To run migrations we now need to execute the migrate commands on the EB instance, and for that, we need to a create db-migrate.config file inside of the hidden .ebextensions directory of our Django project and add the following content into it:

db-migrate.config – adding database migration command

This file will allow you to run migration on your Elastic Beanstalk environment, and the leader_only parameter there indicates that, in case of deployment to multiple instances, the command will run only once during deployment on the first instance as database is a shared resource in this scenario (we are speaking about backend EC2 instances responsible for scaling and capacity of EB instance here).

The commands mentioned above will apply the migrations, but we also need to have an admin user added into it. For that, we will need to execute the createsuperuser command and that will be a bit of a typing exercise in which you will also need to escape doublequote characters, so here you have the sample command in text form so that you can just paste and edit it:

Command:

"echo \"from django.contrib.auth.models import User; User.objects.create_superuser('admin_user_name', 'admin_user@domain.com', 'Password')\" | python manage.py shell"

1	"echo \"from django.contrib.auth.models import User; User.objects.create_superuser('admin_user_name', 'admin_user@domain.com', 'Password')\" \| python manage.py shell"

Here is how your db-migrate.config may look like after adding the createsuperuser command into it:

db-migrate.config – adding createsuperuser command

Now we can run the eb deploy command and, once it completes, we should see that the Django admin app is working and we can login into it – which is a clear indication that migrations were applied to it and the admin user was created in our new EB environment Postgres database. Additionally, we can now connect to the Postgres RDS instance using PGAdmin to see that our ebdb database now has some tables created:

Accessing EB instance Postgres database via pgAdmin

With these settings in place, we are now using the EB environment with the Postgresql RDS database instance linked to it.

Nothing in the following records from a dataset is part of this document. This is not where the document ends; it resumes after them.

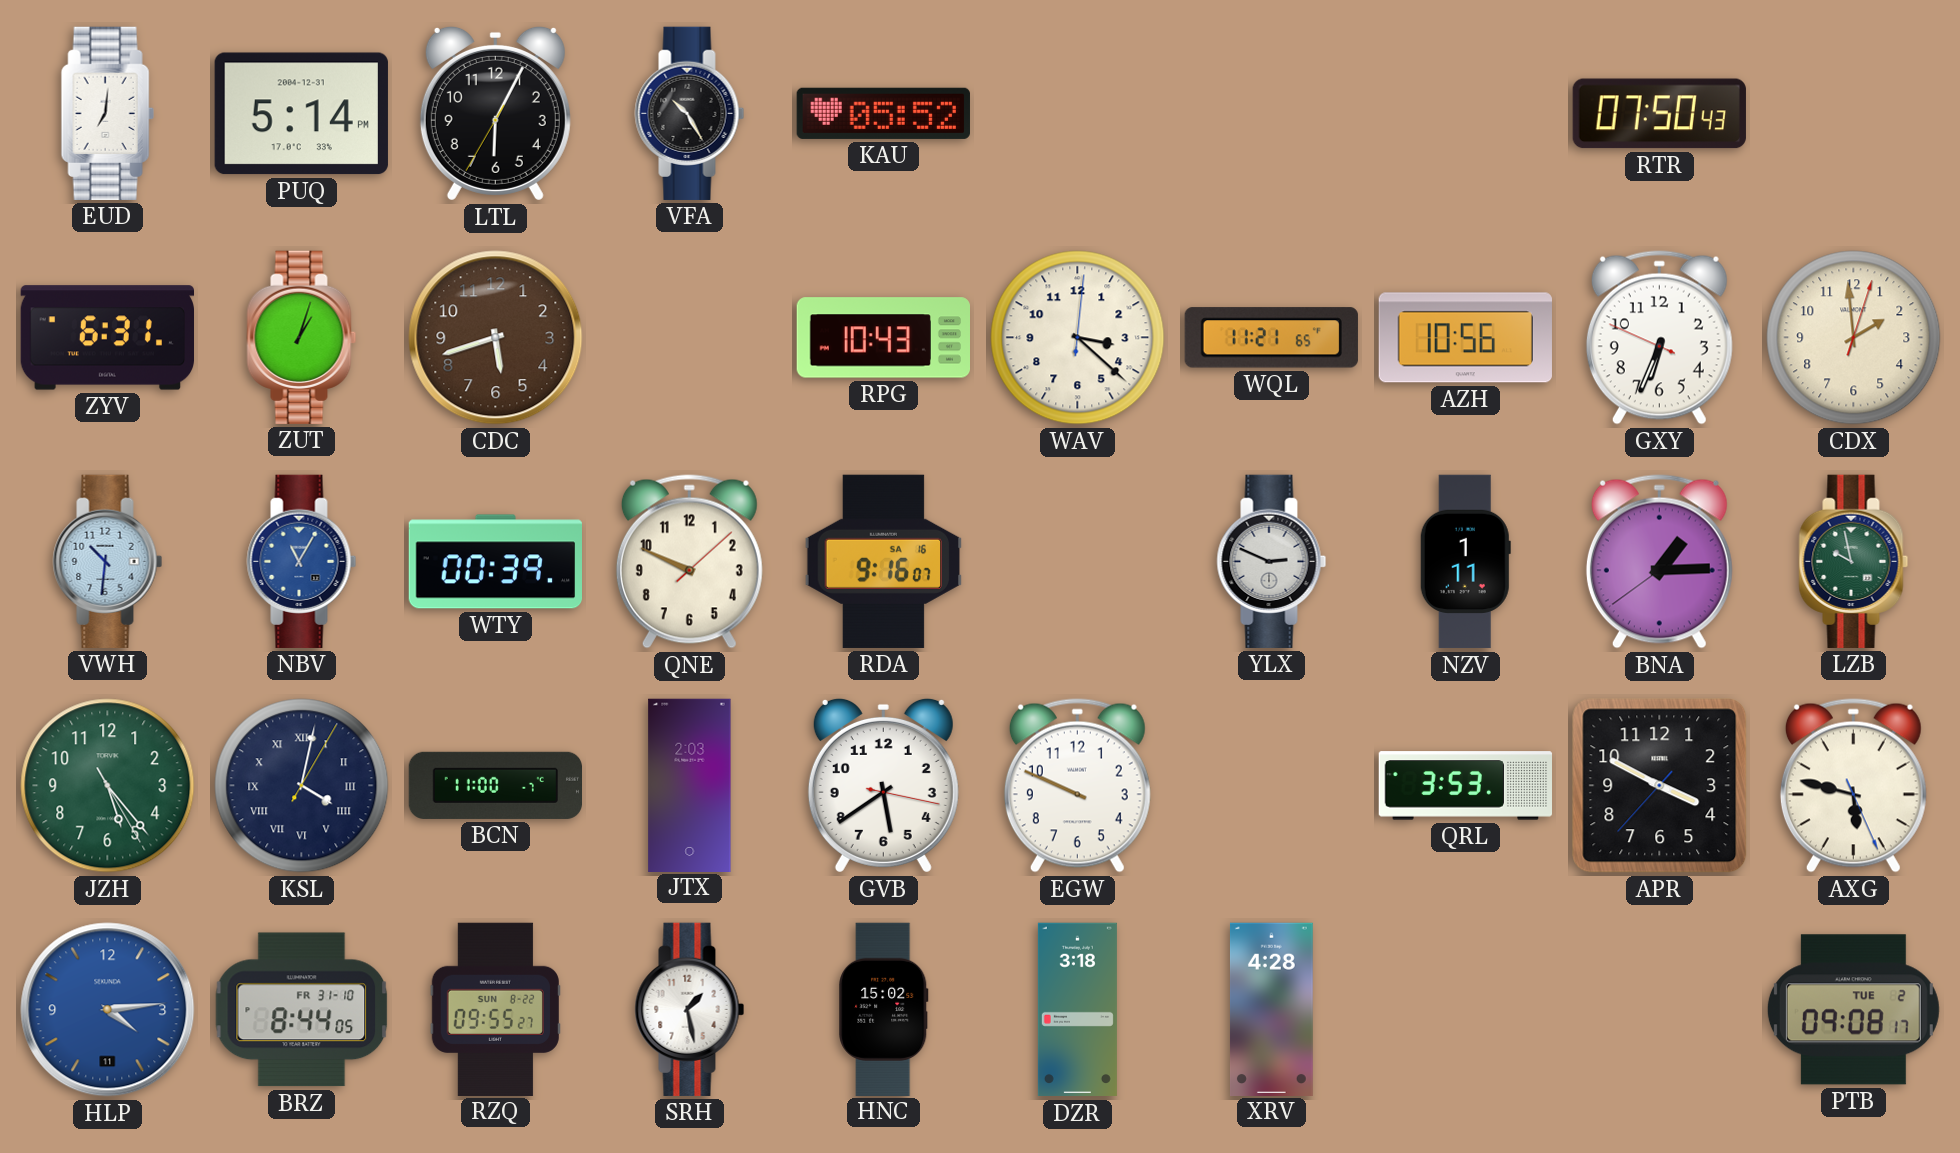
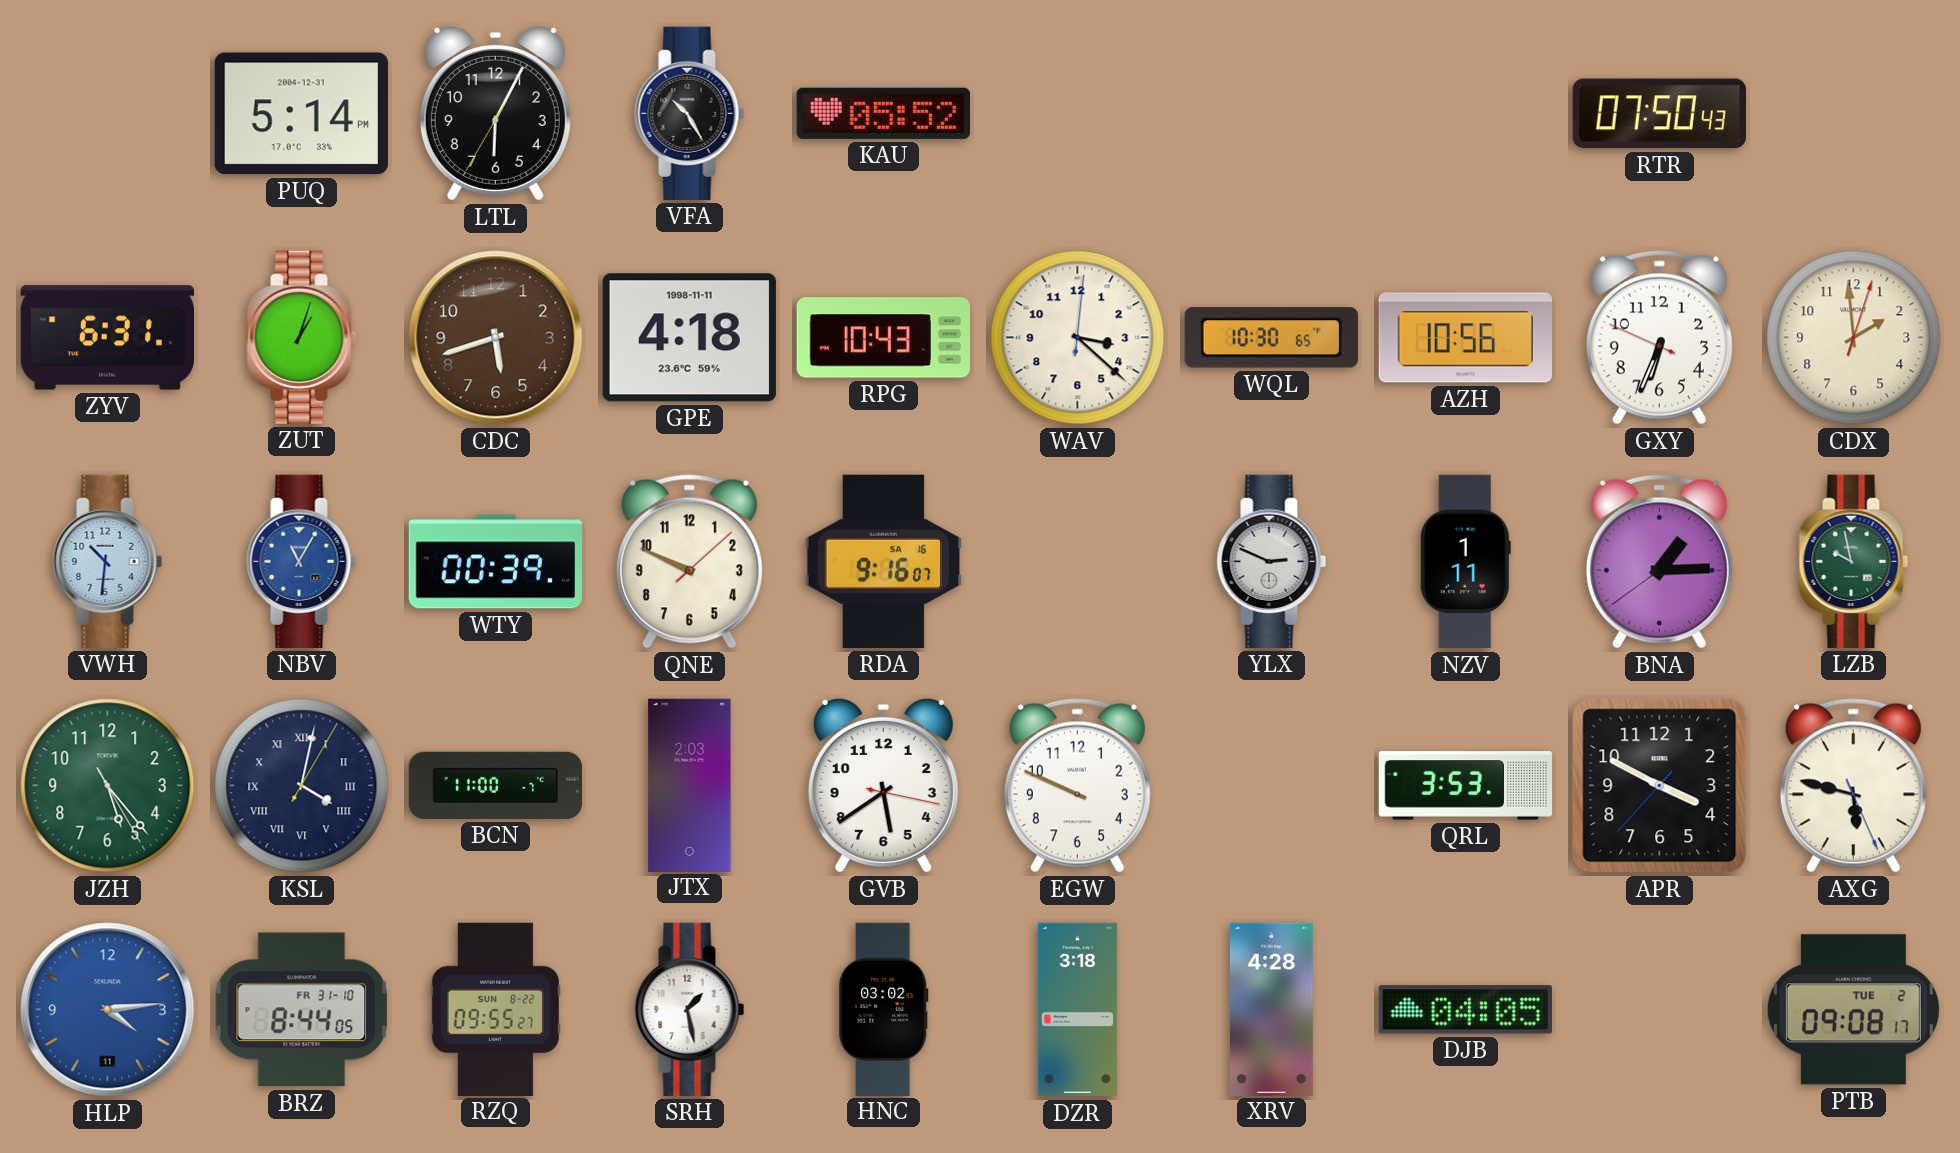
EUD: 7:01 -> none
GPE: none -> 4:18
WQL: 11:21 -> 10:30
HNC: 15:02 -> 03:02
DJB: none -> 04:05
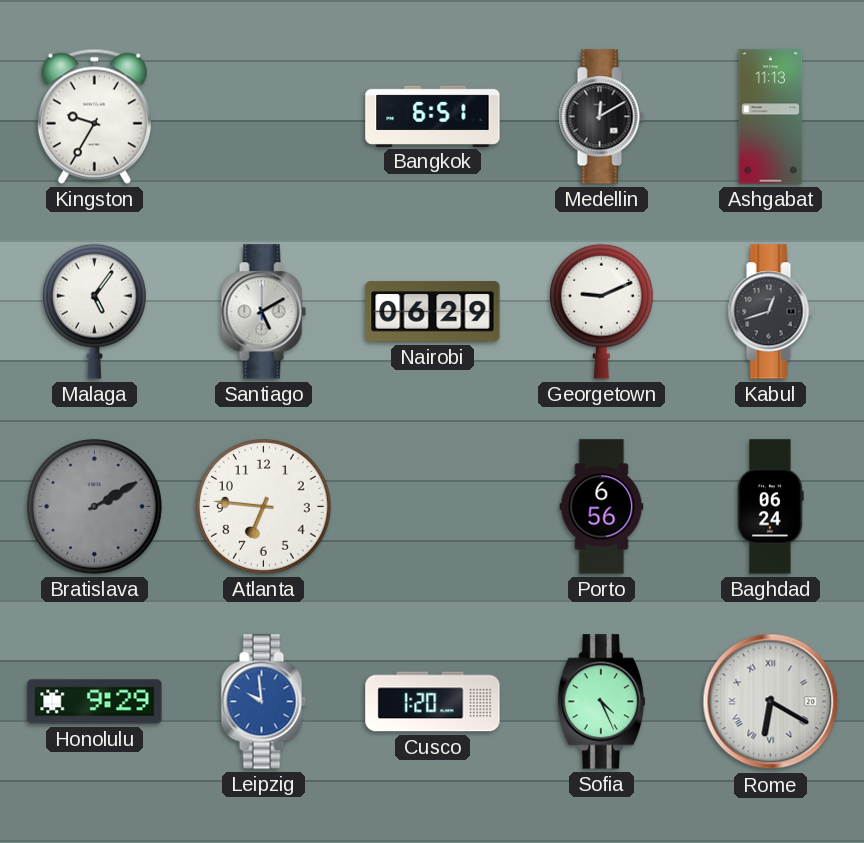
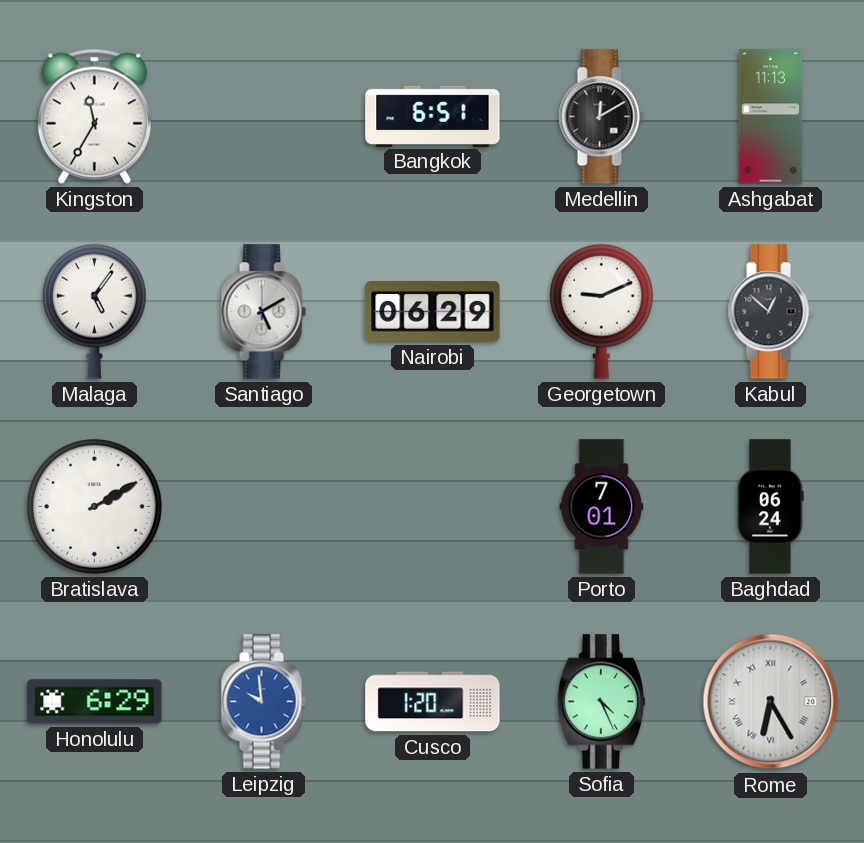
Kingston: 9:35 -> 11:35
Kabul: 12:42 -> 12:52
Bratislava dial: grey -> white
Atlanta: 6:46 -> none
Porto: 6:56 -> 7:01
Honolulu: 9:29 -> 6:29
Rome: 6:20 -> 6:25
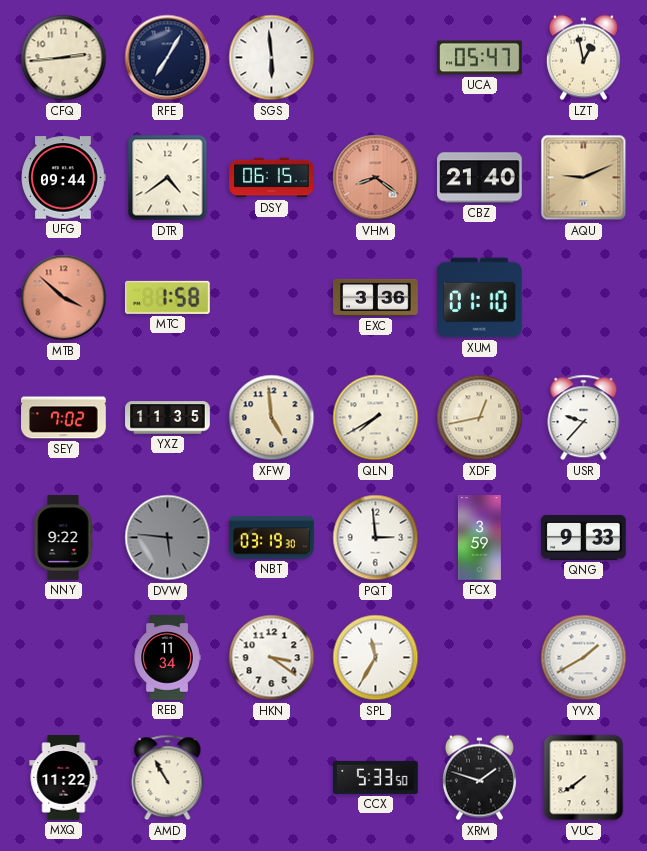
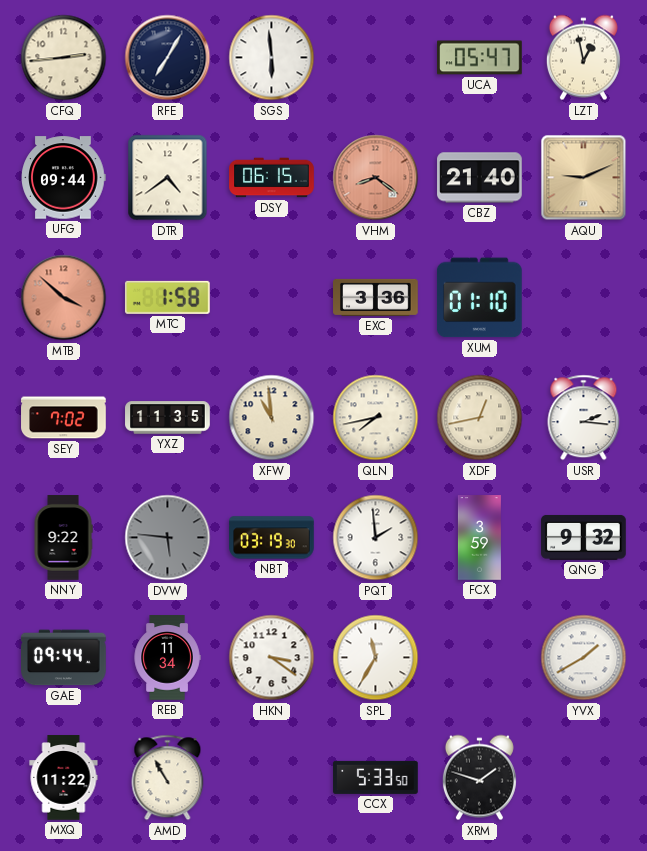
XFW: 4:59 -> 10:59
QLN: 7:40 -> 7:43
USR: 9:37 -> 2:16
PQT: 2:59 -> 1:59
QNG: 9:33 -> 9:32
GAE: none -> 09:44
VUC: 7:39 -> none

Be sure to edit your db-migrate.config and remove the three lines responsible for the execution of createsuperuser command – as it has to be executed only once and will be causing deployment failures with the “duplicate key value violates unique constraint” error when not removed after it had been run once. Here is a sample screenshot of this error:

eb deploy failure due to attempt to execute createsuperuser command again

So, once again, if your deployment fails with the error shown above, you need to remove the following lines from the db-migrate.config file located in the .exbetensions folder:

Lines which has to be removed to prevent execution of createsupruser comman

From this moment on you can keep working with your Django project incrementally adding our changes and applying them using the eb deploy command. Important things to understand about such a configuration are those:

We are using the Postgres RDS database associated with the EB environment – and it gets deleted when you issue the eb terminate command, and data retention depends on the settings you configured while adding the database for the EB environment and, basically, boils down to two available options: immediate deletion of the database instance (all data is lost) or creation of a database snapshot before database deletion (i.e. snapshot will be saved and you will be able to apply/restore it once you create environment again)
Data no longer travels from your local development environment to the EB environment everytime you issue the eb deploy command – as we now target different databases – that raises questions of data synchronization in case you need to do local tests with data and so on.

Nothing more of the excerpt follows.